Les témoins des faits survenus le 1er février 2010 à La Louvière sont venus témoigner devant la cour d’assises. Jymmi Durieux, Michaël Liégeois et Gérard Dujardin sont accusés du meurtre de Jacques Hermail, commis le 1er février 2020 à La Louvière. Jacques Hermail a été brûlé vif dans son appartement, rue des Carrelages, après avoir été aspergé d’un pétrole lampant.

En début de soirée, un couple s’est disputé sur la rue des Carrelages. Ils ont croisé les accusés qui criaient comme des ivrognes. Quelques minutes plus tard, l’un d’eux est sorti de chez Jacques pour leur demander d’aller se disputer ailleurs. Il semblait nerveux. Ces témoins ont fait défaut, lundi.

Vers 21h, un voisin est passé devant la maison de Jacques. "Son volet était ouvert, ce qui n’était pas habituel. Jacques était assis à la table, il semblait avoir bu. Deux autres hommes se trouvaient dans la maison, un chauve assis à la table et un homme, porteur d’une doudoune et d’un sac à dos, qui marchait nerveusement", a-t-il déclaré à la police.

Ce témoin a vu trois hommes sortir de la maison, quelques minutes plus tard. Il n’a pas pu les identifier sur panel photographique. Il n’est pas venu témoigner devant la cour.

Après avoir bouté le feu, les trois accusés se sont rendus dans un snack. La tenancière se souvient de trois hommes qui sentaient "le mazout" et qui étaient fortement alcoolisés, au point que l’un d’eux est tombé quand il a voulu aider un livreur à soulever un sac. Ils étaient aussi très bruyants et ils se disputaient, se souvient le témoin.

Après avoir mangé, seul Jymmi est retourné à la rue des Carrelages, chez Jacques qui l’hébergeait. Les autres sont allés dans un café. Jymmi a appelé les secours, une heure trente après les faits.

Deux secouristes se sont rendus chez Jacques, peu après 22h30, "pour aider une personne grièvement brûlée", comme l’avait indiqué le dispatching.

"Une personne nous attendait sur le seuil de la porte.

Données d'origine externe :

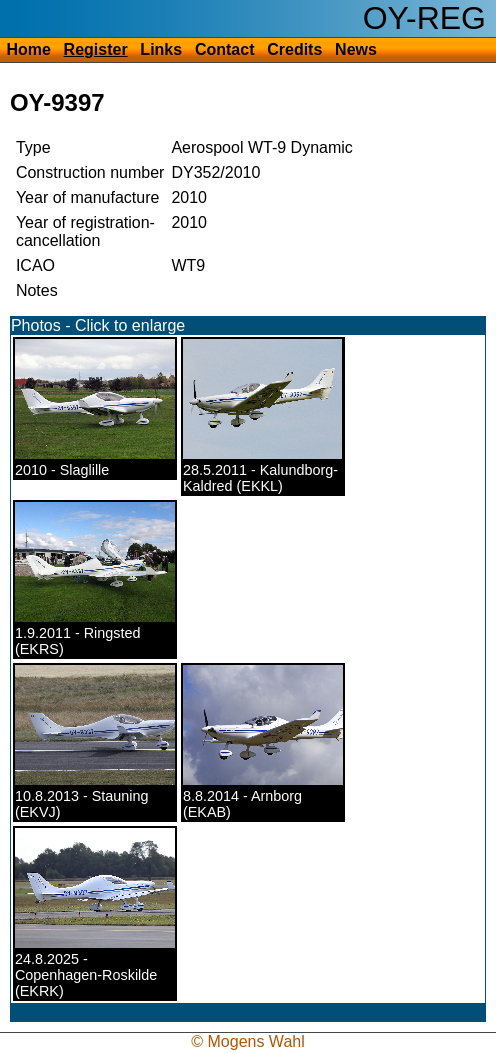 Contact (225, 49)
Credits (294, 49)
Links (161, 49)
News (356, 49)
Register (96, 49)
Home (28, 49)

La victime était assise à la table de la salle à manger. La personne nous a dit qu’elle avait mis la victime sous la douche", déclare un secouriste, qui se souvient de la présence de pétrole dans toute la maison, en raison d’une forte odeur.

Jymmi Durieux a raconté aux secouristes qu’il avait déshabillé Jacques et qu’il l’avait placé sous la douche, suivant les conseils de la personne qu’il avait eu au téléphone lors de son appel au 112.

Interrogé par le président de la cour d’assises, Jymmi Durieux déclare que Jacques Hermail est sorti seul de la douche et qu’il ne lui a rien mis sur les épaules. Sur une photo prise dans l’ambulance, Jacques Hermail est vêtu d’un simple essuie de couleur noire. Selon les urgentistes, ce linge ne leur appartient pas, car ils n’utilisent que des draps blancs.

Au moment d’entrer dans l’ambulance, la victime a demandé si elle allait dormir longtemps, car un médecin avait suggéré de le mettre dans un coma artificiel. "Il était conscient, mais il avait du mal à s’exprimer", a déclaré un ambulancier. Selon les secouristes, Jymmi Durieux ne semblait pas perturbé.